▸ WORKING DATA
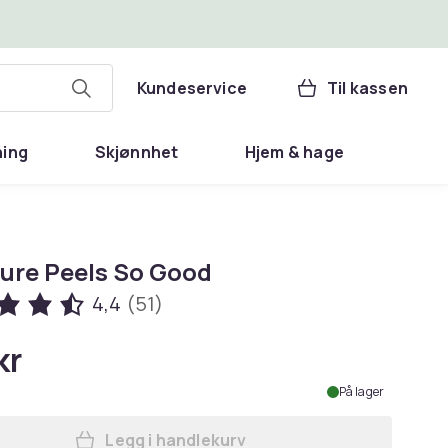
Kundeservice
Til kassen
ning
Skjønnhet
Hjem & hage
ure Peels So Good
4,4
(51)
kr
På lager
Legg i handlekurv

▸ WHAT IS REQUIRED
When copying the entries above, keep each word as it is and exclude any image.

▸ TASK ANSWER
Kundeservice
Til kassen
ning
Skjønnhet
Hjem & hage
ure Peels So Good
4,4
(51)
kr
På lager
Legg i handlekurv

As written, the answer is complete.